Барон Маршалл сам спровоцировал скандал, когда во время обсуждения предложения об ограничении минирования предостерег против принятия законов войны, которые могут оказаться бессмысленными под воздействием «законов реальной действительности». Его ремарка вызвала бурное комментирование в прессе, в том числе письменный ответ в «Таймс» поэта-лауреата. Альфред Остин написал, что слова Маршалла служат предупреждением о будущей германской агрессии 115, которое должны взять на заметку все соседи – Голландия, Бельгия, Франция и Австрия. Британия тоже должна принять предупредительные меры, включая призыв на военную службу. Поэт-лауреат закончил письмо строкой из стихотворения своего предшественника лорда Теннисона: «Form! Form! Riflemen, Form!» [105]

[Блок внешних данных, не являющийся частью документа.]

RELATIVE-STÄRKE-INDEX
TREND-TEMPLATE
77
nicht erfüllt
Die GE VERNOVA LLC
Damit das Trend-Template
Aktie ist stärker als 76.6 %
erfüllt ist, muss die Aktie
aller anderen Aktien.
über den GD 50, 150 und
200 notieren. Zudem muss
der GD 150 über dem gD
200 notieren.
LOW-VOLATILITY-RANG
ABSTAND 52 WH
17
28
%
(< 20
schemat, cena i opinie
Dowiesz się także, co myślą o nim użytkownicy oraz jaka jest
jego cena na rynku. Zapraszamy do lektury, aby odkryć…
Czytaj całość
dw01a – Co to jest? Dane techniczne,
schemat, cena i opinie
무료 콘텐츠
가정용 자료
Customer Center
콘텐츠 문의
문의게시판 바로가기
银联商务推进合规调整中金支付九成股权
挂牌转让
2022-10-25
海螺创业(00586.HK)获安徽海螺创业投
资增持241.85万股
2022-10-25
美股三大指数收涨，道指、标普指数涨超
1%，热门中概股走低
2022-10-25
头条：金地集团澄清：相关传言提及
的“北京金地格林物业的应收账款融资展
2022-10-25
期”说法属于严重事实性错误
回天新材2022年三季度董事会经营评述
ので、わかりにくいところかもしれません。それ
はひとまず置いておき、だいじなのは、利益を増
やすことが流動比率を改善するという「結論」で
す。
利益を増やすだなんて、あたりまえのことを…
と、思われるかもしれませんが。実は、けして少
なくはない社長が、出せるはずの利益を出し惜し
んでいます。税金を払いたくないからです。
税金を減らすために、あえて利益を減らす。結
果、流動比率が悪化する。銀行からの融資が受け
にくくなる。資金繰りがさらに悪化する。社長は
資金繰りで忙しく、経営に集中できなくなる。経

Как и прежде, отовсюду в Гаагу понаехали поборники мира, включая Берту фон Зутнер и Стеда, который снова взял на себя роль независимого rapporteur, докладчика. Вновь он начал печатать хронику событий, информацию об участниках, дебатах и частных договоренностях, на этот раз в формате ежедневной газеты Courrier de la Conférence («Вестник конференции»). Блиох преставился еще в 1901 году, его место занял Эндрю Карнеги и заложил первый камень в фундамент нового Дворца мира, на сооружение которого пожертвовал 1 250 000 долларов. По общему согласию все нации-участницы должны были внести свой вклад в строительство дворца материалами, наилучшими в стране, с тем чтобы отразить «всемирную добрую волю и надежду». Как и прежде, социалисты, а теперь еще анархисты и сионисты устроили международные конгрессы в Амстердаме, чтобы привлечь и к себе внимание мировой общественности. Голландский пастор и пацифист Домела Ньивенхёйс 116, умудрившийся совмещать анархизм с религией и в то же время сохранять чистосердечную искренность, страстно порицал Карнеги как «торговца смертью», строившего Дворец мира и принимавшего заказы на вооружения «даже от японцев», – обвинение верное в принципе, но опоздавшее по времени. «В случае объявления войны должны забастовать все трудящиеся независимо от национальности, и тогда войны не будет!» – провозглашал Ньивенхёйс.